IMHO, yes, you have unrealistic expectations of a real estate agent.  Their job is to get you through the buying process.  That means getting listings, viewing properties, writing offers, getting an offer accepted, and then shepherding that offer though the closing process.  An agent is not going to help you analyze properties.

Those are not criteria an agent can search on:

  1. needed cosmetic work - no way for an agent to search on this, nor is even clear with "cosmetic work" would be.
  2. otherwise solid - what does that mean?  Again, not a search criteria
  3. decent neighborhood - what does that mean?
  4. rent at least 1% of purchase price - not a search criteria

These are things a agent can search on:

  1. condo or single family
  2. budget

So, its up to you to turn those non-searchable criteria into something the agent can actually use.  Number 1 and 2 are out the door.  There's no way to figure this out without looking at the place.  Maybe from pictures, but even that's shaky.  And the agent is NOT going to look through the pictures and determine what work is needed.  Number 3 and 4 are ones that you need to research and identify locations.  I've always done this by zip code, but there may be other factors and search criteria.  

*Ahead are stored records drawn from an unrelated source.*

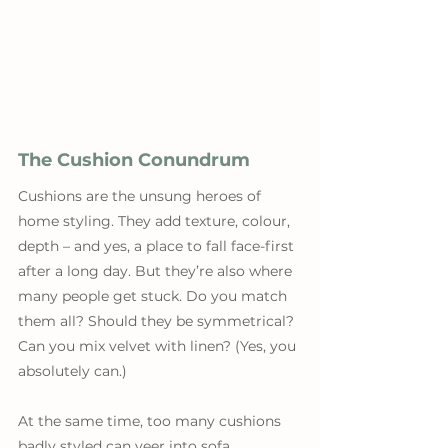
The Cushion Conundrum
Cushions are the unsung heroes of 
home styling. They add texture, colour, 
depth – and yes, a place to fall face-first 
after a long day. But they’re also where 
many people get stuck. Do you match 
them all? Should they be symmetrical? 
Can you mix velvet with linen? (Yes, you 
absolutely can.)
At the same time, too many cushions 
badly styled can veer into sofa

So, you should figure out what areas you want to target then have the agent produce listings for those areas, SFRs and condos, under your target price.  That's something an agent can do.  Then YOU need to look through those listings and identify which ones to look at.  The agent will set up viewings.  Go look.  Do your own evaluation of the properties.  Decide which ones you like and what to offer.  The agent can help you with comps.   Then write offers.

What you describe would be reasonable expectations for a business partner.  But not for an agent.